A health insurer’s overall MLR must be greater than 85 percent for health plans in the large group market, which means that 85 cents of every premium dollar collected must be spent on costs directly related to members’ health. The MLR must be greater than 80 percent for health plans in the individual and small group markets. If a health insurance issuer does not meet these ratios for each market, it must provide rebates to its members equal to the dollar amount needed to meet the required threshold. Any required rebates will first be paid in 2012, based on 2011 experience. Rebates may be in the form of cash or future rate reductions.
The MLR ratio will be calculated across all groups or individuals within the relevant market segment. For example, all of the carrier’s insured large group business is pooled to calculate the large group MLR for the carrier.
- The small group definition for MLR purposes is not clearly defined in federal law. In Michigan, small groups are currently groups with 50 or fewer eligible beneficiaries or 50 or fewer beneficiaries enrolled with a carrier.
- The individual market is characterized as the market for health insurance that is offered to individuals, not in connection with a group health plan.
Certain types of coverage, such as self-insured arrangements, Medigap, stand-alone dental or vision, and Medicare Advantage are exempt from MLR reporting and rebate requirements as described above.
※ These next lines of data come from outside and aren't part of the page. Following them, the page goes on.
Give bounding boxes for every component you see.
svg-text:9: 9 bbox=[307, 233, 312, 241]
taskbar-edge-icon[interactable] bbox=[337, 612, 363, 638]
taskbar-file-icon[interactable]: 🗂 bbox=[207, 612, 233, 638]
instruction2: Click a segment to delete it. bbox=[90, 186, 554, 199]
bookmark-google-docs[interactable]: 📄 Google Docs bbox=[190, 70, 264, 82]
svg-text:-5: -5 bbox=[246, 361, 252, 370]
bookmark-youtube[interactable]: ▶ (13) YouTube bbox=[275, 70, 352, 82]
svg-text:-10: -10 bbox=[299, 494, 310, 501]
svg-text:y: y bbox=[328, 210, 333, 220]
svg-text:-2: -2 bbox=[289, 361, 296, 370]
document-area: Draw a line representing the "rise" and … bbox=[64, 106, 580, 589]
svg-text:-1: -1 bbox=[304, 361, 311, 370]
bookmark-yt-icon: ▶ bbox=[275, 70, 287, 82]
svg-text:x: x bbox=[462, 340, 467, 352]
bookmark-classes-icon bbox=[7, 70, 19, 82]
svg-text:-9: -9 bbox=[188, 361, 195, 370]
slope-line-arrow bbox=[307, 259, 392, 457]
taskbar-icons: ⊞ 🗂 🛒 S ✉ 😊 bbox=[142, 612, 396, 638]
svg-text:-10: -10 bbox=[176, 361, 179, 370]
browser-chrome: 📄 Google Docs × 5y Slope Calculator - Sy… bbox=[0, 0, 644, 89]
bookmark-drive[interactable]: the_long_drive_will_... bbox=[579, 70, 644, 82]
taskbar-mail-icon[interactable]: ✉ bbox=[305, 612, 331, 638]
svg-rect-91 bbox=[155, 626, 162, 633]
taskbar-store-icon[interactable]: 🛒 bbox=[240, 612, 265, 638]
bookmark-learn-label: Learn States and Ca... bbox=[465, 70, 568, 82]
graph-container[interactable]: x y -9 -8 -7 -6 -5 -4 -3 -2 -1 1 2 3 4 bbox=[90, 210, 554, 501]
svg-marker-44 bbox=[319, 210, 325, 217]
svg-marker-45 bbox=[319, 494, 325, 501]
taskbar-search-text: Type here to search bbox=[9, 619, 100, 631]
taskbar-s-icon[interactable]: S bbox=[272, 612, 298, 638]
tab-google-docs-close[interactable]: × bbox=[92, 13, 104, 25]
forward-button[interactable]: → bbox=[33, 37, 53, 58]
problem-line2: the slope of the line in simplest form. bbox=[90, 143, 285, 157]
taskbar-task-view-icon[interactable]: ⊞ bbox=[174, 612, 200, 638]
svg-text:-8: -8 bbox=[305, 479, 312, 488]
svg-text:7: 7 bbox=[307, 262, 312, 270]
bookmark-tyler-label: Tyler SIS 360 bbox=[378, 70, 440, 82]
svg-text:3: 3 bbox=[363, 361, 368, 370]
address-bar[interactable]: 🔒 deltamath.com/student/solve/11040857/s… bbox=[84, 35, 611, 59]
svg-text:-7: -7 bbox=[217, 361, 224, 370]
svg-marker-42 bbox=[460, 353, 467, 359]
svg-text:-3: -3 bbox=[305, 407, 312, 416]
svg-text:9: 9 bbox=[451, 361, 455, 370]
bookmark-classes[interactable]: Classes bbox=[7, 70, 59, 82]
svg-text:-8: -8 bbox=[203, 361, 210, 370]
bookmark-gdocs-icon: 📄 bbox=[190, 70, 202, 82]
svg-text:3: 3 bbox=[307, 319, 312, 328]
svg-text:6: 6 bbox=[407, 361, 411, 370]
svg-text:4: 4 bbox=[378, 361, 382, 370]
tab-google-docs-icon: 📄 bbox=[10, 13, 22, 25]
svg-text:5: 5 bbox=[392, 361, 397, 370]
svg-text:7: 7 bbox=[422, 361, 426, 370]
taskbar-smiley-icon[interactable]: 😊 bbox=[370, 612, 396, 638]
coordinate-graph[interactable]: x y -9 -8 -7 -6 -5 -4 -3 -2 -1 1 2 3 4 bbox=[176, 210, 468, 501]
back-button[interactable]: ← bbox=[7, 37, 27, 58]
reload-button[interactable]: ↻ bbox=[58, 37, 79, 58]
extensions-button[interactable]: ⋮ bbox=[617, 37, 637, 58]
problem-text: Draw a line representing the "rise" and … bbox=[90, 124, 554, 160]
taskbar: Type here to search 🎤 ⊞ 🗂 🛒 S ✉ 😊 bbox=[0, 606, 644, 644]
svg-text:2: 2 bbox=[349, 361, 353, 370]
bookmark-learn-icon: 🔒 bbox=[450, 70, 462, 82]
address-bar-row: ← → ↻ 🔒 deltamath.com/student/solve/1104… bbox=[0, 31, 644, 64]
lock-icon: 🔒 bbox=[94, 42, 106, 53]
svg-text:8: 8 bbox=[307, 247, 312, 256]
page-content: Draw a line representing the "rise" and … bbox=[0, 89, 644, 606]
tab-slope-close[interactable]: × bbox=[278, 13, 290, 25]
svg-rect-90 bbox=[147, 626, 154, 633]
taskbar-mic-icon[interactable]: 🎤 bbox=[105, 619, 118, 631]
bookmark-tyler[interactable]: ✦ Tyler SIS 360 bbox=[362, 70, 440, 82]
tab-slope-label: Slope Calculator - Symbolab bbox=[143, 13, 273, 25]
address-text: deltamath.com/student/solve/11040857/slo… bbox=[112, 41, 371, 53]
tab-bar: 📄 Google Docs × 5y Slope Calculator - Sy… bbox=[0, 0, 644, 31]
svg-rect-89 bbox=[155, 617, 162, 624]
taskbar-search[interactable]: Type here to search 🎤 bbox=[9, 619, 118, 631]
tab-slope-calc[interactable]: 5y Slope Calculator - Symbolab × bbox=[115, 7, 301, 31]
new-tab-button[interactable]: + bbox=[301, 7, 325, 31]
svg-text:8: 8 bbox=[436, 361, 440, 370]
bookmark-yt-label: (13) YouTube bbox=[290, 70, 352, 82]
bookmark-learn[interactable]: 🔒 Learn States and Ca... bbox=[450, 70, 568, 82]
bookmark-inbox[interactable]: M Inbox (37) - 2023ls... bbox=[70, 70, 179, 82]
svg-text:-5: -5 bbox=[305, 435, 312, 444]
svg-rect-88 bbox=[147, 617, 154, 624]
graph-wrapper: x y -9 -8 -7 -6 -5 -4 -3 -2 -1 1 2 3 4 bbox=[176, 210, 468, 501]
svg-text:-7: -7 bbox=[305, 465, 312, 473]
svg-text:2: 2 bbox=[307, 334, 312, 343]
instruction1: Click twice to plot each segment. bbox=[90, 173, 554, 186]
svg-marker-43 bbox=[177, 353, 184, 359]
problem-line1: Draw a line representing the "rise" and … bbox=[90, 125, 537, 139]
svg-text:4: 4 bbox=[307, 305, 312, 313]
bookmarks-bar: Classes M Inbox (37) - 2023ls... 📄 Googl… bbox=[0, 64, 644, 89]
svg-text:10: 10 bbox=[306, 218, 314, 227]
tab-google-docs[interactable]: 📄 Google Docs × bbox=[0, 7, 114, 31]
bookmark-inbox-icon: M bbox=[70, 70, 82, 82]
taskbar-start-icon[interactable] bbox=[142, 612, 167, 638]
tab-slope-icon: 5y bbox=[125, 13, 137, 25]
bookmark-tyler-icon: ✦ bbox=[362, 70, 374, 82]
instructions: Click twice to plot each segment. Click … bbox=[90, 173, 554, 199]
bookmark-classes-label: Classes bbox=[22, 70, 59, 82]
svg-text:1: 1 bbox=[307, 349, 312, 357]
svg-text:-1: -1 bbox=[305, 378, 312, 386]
As a part of our ongoing commitment to serving our members, BCBSM and BCN have traditionally met and exceeded the required MLR minimums.
The National Association of Insurance Commissioners (NAIC) and the Department of Health and Human Services (HHS) are in the process of establishing the standards for MLR reporting and will release regulations in the upcoming months.
The information on this website is based on BCBSM's review of the national health care reform legislation and is not intended to impart legal advice. Interpretations of the reform legislation vary, and efforts will be made to present and update accurate information. This overview is intended as an educational tool only and does not replace a more rigorous review of the law's applicability to individual circumstances and attendant legal counsel and should not be relied upon as legal or compliance advice. Analysis is ongoing and additional guidance is also anticipated from the Department of Health and Human Services. Additionally, some reform regulations may differ for particular members enrolled in certain programs such as the Federal Employee Program, and those members are encouraged to consult with their benefit administrators for specific details.